Input file formatCurrently out server is based on the processing of nucleotide sequences, that are expected to contain at least one functional gene cluster. For convenience purposes we implemented the automatic extraction of the sequence from gbk files as well. The following considerations should be made before submitting a file or in case the pipeline does not process the file:
The file must contain one DNA sequence. Fasta files with multiple entries must be combined or committed separately to the pipeline
If you want to use a sequence from NCBI, the easiest way would be to open your desired record, switch to fasta format, click the send button and then choose the complete record.
If you can only provide protein sequences, you must back-translate it to a DNA code (this is also the case for gbk files where the DNA sequence is missing). EMBOSS Backtranseq is one of the best tools for this purpose, which gives good results for multiple organisms.
In case you still do not get reasonable results. We advice you to submit your file to antiSMASH in a first run, to control if functional clusters can be detected in the sequence.
To start a search in SeMPI just upload a fasta or gbk file or paste the fasta/gbk content into the subjacent box and press the start button. The box also accepts a raw DNA sequence, which allows for example to copy and paste directly from NCBI. You can also load one of the example inputs. We provide an Avermectin.fna or Borrelidin.gbk file for this purpose. Both are available in the MIBiG database. The loaded example files are represented in the input box and can directly be used for a test run. Whole genome files are to big for this approach, but can be submitted as files, for example streptomyces avermitilis (NC_003155.5). If you do not want to wait for the processing, you can also jump to a already processed result page for these examples by pressing the output button.
After processing, which depends on the file size (whole genomes take about 10 minutes), SeMPI will load the results page as shown below.
Please do not reload the processing page.
The easiest way to load the output later is to bookmark the processing page or the result link provided. The page will only be available when the processing is finished. If the file could not be processed you will be prompted to a error page.
Error pageThere are two main reasons your file could not be processed: First, if anitSMASH could not find any gene cluster in the file you submitted the following error will show:
In this case we highly recommend to submit your file to antiSMASH to check if there are indeed gene clusters present.

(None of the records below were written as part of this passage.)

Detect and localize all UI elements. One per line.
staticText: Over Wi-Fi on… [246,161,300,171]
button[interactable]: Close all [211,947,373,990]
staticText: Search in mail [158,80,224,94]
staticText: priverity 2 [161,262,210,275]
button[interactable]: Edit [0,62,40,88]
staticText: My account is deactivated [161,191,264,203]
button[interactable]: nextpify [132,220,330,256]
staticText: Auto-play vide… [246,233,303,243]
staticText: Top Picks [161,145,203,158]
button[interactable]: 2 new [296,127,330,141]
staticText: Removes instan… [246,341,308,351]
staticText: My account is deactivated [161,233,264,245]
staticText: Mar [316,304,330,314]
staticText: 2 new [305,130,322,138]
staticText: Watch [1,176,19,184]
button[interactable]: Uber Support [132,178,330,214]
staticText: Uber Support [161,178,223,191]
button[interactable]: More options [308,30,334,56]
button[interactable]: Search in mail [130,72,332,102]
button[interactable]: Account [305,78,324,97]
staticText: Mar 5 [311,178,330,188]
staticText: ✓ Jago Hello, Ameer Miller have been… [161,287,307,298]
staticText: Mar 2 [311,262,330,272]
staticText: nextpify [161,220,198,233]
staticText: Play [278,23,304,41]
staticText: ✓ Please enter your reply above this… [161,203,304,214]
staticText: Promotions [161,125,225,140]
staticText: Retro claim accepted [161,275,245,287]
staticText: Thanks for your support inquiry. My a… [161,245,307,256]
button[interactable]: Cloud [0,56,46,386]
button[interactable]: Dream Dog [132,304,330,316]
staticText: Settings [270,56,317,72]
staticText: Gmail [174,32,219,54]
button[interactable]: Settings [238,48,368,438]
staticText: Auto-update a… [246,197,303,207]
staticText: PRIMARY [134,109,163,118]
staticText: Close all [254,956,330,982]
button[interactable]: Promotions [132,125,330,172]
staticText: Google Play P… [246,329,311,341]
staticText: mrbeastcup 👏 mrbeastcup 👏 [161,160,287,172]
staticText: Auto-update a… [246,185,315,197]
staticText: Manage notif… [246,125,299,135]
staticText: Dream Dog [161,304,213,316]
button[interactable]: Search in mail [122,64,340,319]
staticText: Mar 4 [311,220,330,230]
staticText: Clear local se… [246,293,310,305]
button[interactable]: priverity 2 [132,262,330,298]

Second, if there are gene clusters present but we can not process them we will show a report which will look like this:
Position and type are derived from the initial antiSMASH genome-mining. In most cases the reason for exclusion column will give you an idea why this particular cluster was not processed. Currently we are focused exclusively on modular PKS clusters.
In case multiple gene clusters could be processed, they will show up in the panel above the result for the current cluster. The numbering is based on the order of presence in the submitted file. A basic report about the found clusters is provided as well, this is basically similar to the error report and will help you to indicate the reason as to why a cluster was processed.
The result page is composed of the predicted structure for your DNA sequence as well as the top 10 best matching metabolites of the streptomeDB.
On top you can see the prediction of the structure and the smiles in the main panel. On the left side the basic information for the structure prediction is
First column: The module annotation and ordering as calculated by our algorithm. Identified domains are: ketoacyl synthase (KS / KSQ (mutated glutamin)), acetyl transferase (AT), acyl carrier protein (ACP), keto reductase (KR), dehydratase (DH), enoylreductase (ER), thioesterase (TE).
Second column: The predicted acyl monomers (PKS building blocks).
Third column: The expected type of reduction. Each line represents therefore one part of the structure as depicted in the figure below.
The top 10 matching paths are listed in the lower window. It is composed of 3 columns.
The first column gives basic information about the ranking. The rank is based on the total score, multiple compounds can have the same rank if the score is identical. The individual scores are explained in detail in the background page. The name of the compound also provides a link to the streptomeDB, where more detailed information can be found.
The traffic light gives a basic indication about the significance of the results, if it is green the chances are very good, that the found metabolites is indeed strongly related to the predicted structure. Yellow could still be a good match, but the possible scores are less because the predicted path is shorter. Red could either mean, that the predicted compound is very short and it is therefore difficult to match or the predicted structure is very uncommon in the streptomeDB, this could be a good indication for a so far unknown metabolite. Always keep in mind, that longer structures can be batter matched, due to the fact that more properties can be compared.
The second column shows the best matching path as it is extracted from the original metabolite in the database. Aromatic bonds are represented as undefined bonds in the extracted path. In future versions we are working on a tool which will allow to represent a graphical comparison between the predicted and compared path.
The third column lists the metabolites from which the paths were extracted, the path is colored in green and the identified starter unit is depicted in blue.